# Unexpected Houseguest



## ChromeLibrarian (Jul 7, 2007)

Caught this little guy walking across my living room a little while ago.


----------



## Guest (Aug 21, 2007)

Yikes! I'd freak out if that was in my house.  Excellent pictures though...


----------



## SBDTHUR (Jun 15, 2007)

I would probably shoot it with something. I hate fury spiders!


----------



## flamingo (Nov 5, 2005)

Awws  nice tarantula!

Personally, we've been trying to get a Goliath Bird-Eating Spider


----------



## Corydora_FREAK (Feb 21, 2007)

OMG i hate spiders i saw that picture and it sent shivers all over, last time i saw a spider like that it was outside my doorstep and i dint even want to touch that thing! I disposed of it in a truly ******* way........... 20 gauge shotgun. Total overkill but it works good


> I would probably shoot it with something.


great minds think alike


----------



## Ice Prince (Jun 15, 2007)

nice pictures. i would totally of freaked out if i saw that in my house. and my brothers would be like "awesome can we keep it?".


----------



## Corydora_FREAK (Feb 21, 2007)

man ice prince your betta is gorgeous. Lucky you


----------



## Guest (Aug 21, 2007)

Ewww....I don't like spiders either.


----------



## Ice Prince (Jun 15, 2007)

Corydora_FREAK said:


> man ice prince your betta is gorgeous. Lucky you


its not mine lol.i was going to buy it off of aquabid, but my dad didnt want to....it was like $25-$30. my dad is someone who thinks bettas should cost as much as veiltails ($2-$5).


----------



## Sowilu (Jul 16, 2007)

I want a tarantula!


----------



## Corydora_FREAK (Feb 21, 2007)

> its not mine lol.i was going to buy it off of aquabid, but my dad didnt want to....it was like $25-$30. my dad is someone who thinks bettas should cost as much as veiltails ($2-$5).

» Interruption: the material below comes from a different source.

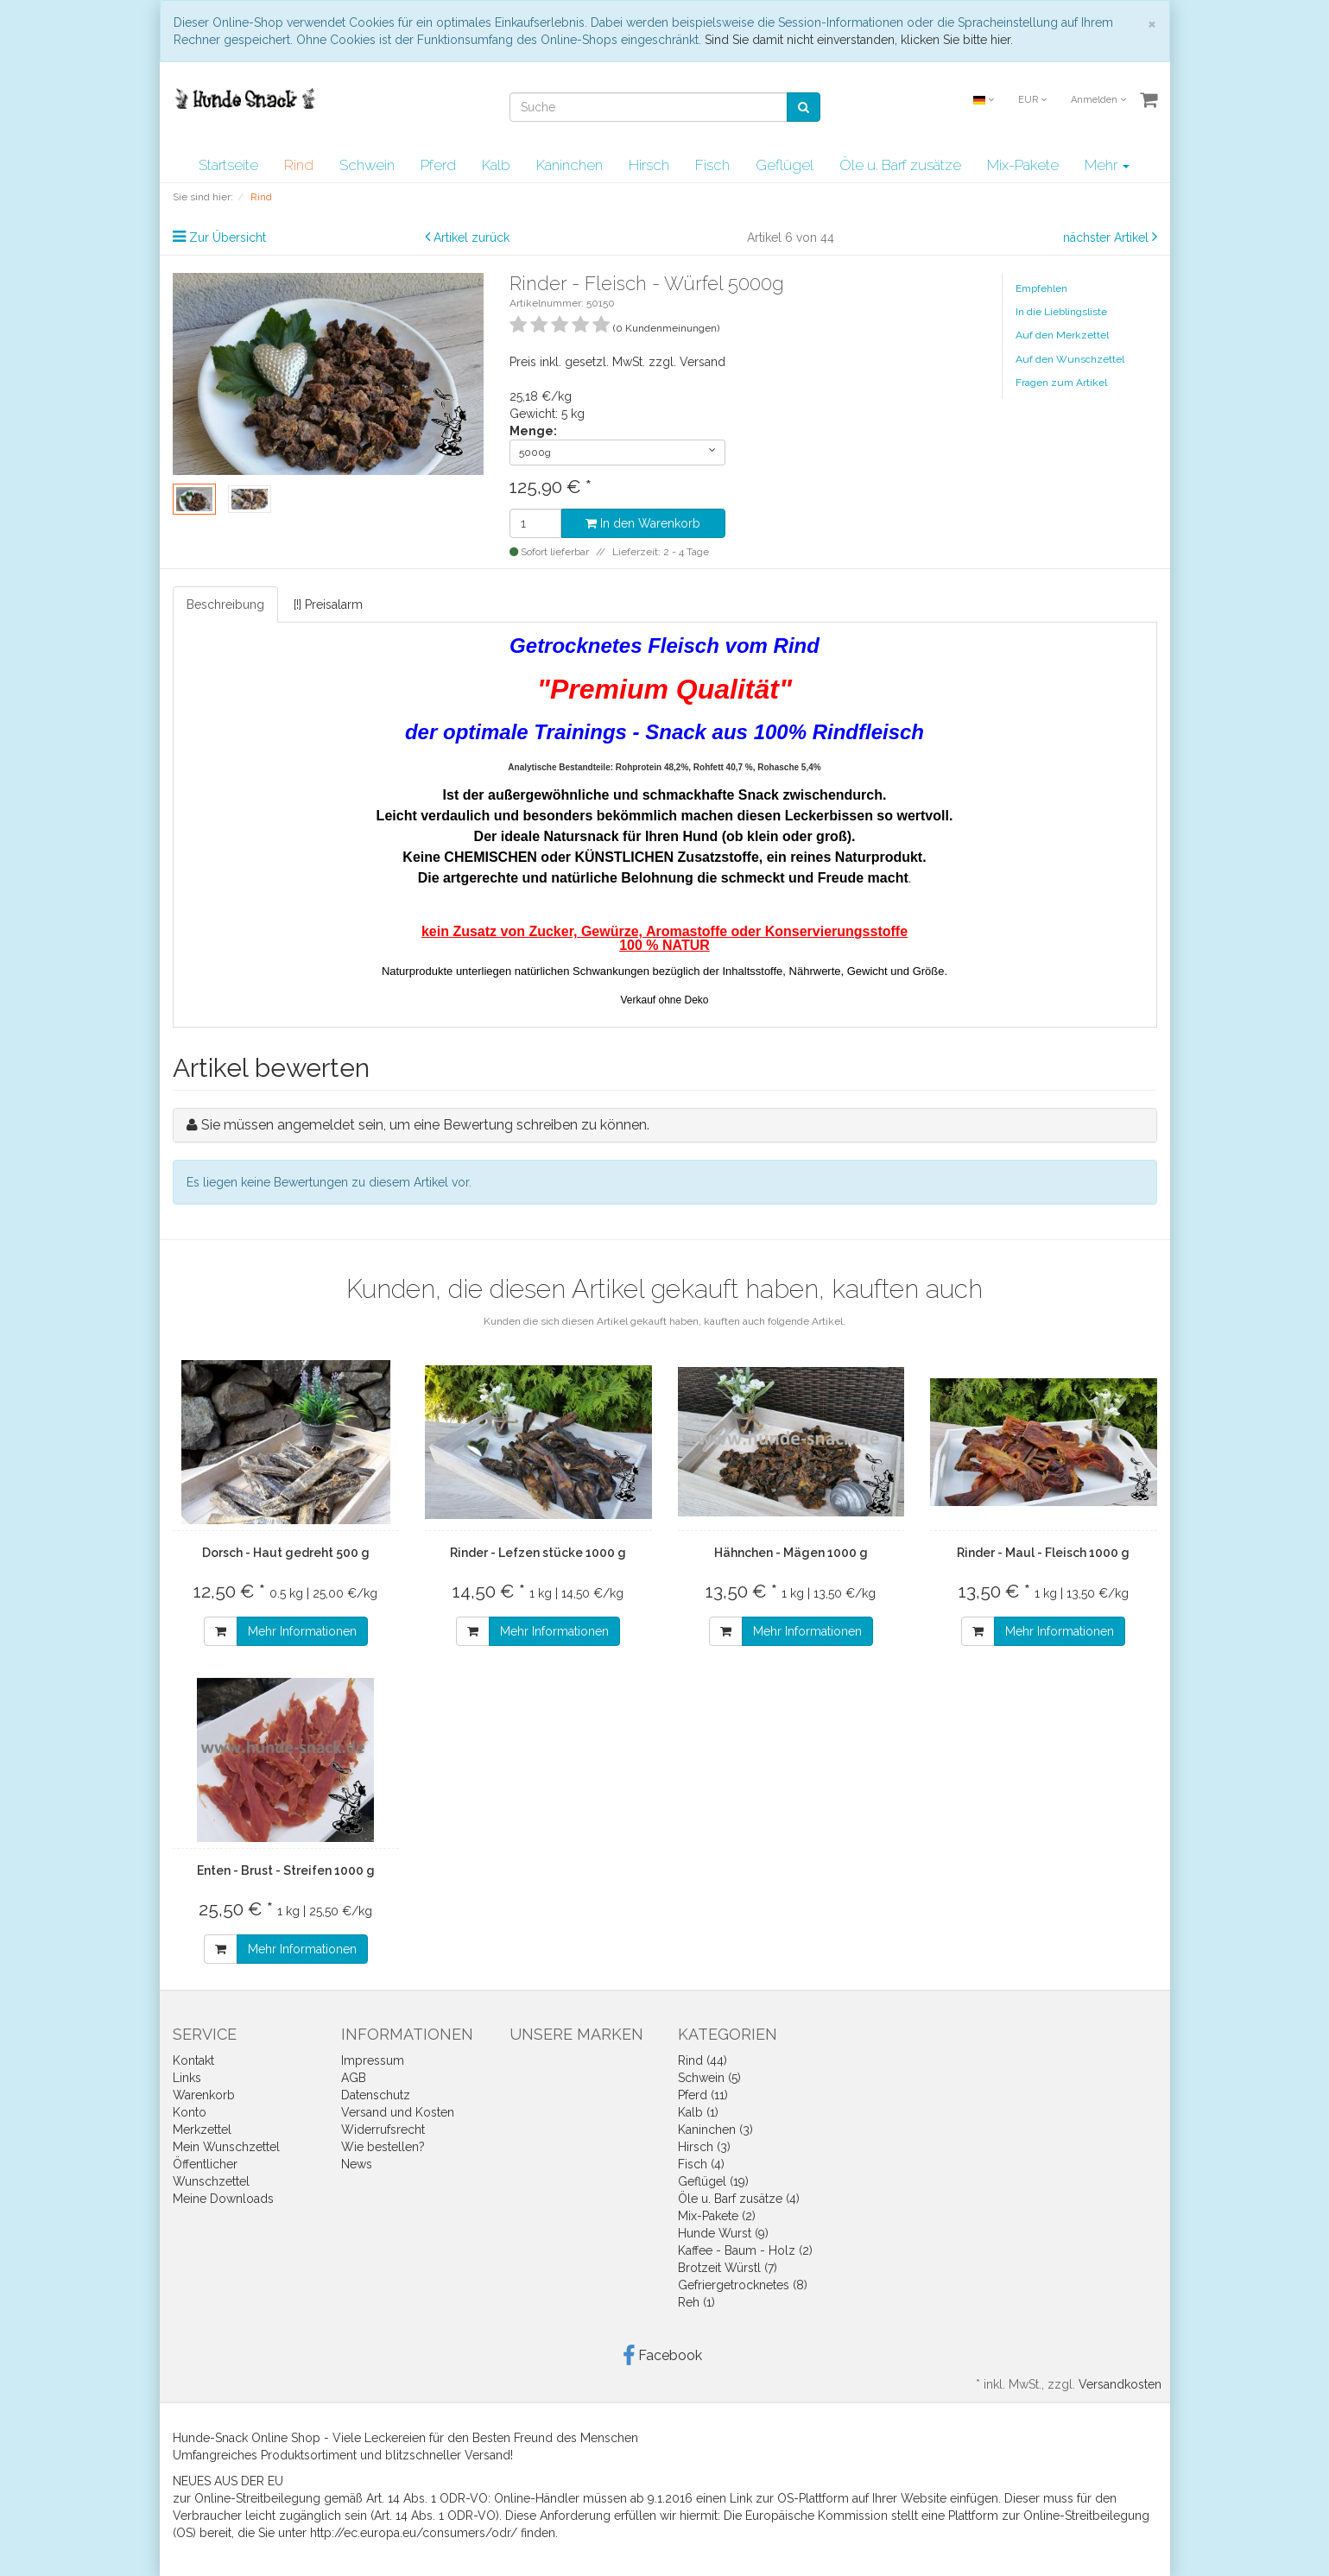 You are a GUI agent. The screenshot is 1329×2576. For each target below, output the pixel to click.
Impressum (372, 2060)
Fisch (712, 165)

O BUMMER man that betta is so awesome too


----------



## Guest (Aug 21, 2007)

eww....i hate spiders...furry ones are the worst...


----------



## Ice (Sep 25, 2006)

What ?! It tastes like chicken !!! As the natives in the Amazon Rainforests. LOL !!!

Good thing it wasn't one of these : 

http://www.msnbc.msn.com/id/20321234/

This was in yesterday's news on MSN.


----------



## Vinny (Aug 1, 2007)

Pretty Sweet Spider there... he he, don't have tarantula's walking around the Chicago area ;-)


----------



## Mongoose (Aug 15, 2007)

aw so cute


----------



## phat fish (Aug 25, 2007)

ithink id call pest controll..thats the only animal i cant handle....id have a hear atact if i saw that in my hosue and it wasnt in a tank/cage.
.....i give props to people who like spiders


----------



## Kyoberr (Dec 6, 2006)

That is so scary. I'm fine with spiders if they aren't on me, going toward me, and can't hurt me. What if it had decided to hide in your bed! That would be scary. He looks so big, fluffy, fuzzy, and cute. Imagine if you stepped on him, that would be so gross!


----------



## fish_doc (Jan 31, 2005)

Here is a news story on another strange spidey happening.

http://www.foxnews.com/story/0,2933,295249,00.html

huge spider web

more photos of the web
http://texasento.net/Social_Spider.htm


----------



## Ice (Sep 25, 2006)

That is so sick !! Kinda reminds me of a scene from a horror movie. Imagine walking into or through that at night without even knowing it existed !!!


----------



## Sowilu (Jul 16, 2007)

fish_doc said:


> Here is a news story on another strange spidey happening.
> 
> http://www.foxnews.com/story/0,2933,295249,00.html
> 
> ...


Nice!!! Great place for Halloween party!!! LOL :lol:


----------



## ikermalli (Sep 23, 2007)

If I had a gun, I would shoot it too. Last time I saw a spider was in summer, i hit it with a garbage bin... yeah really scared of them


----------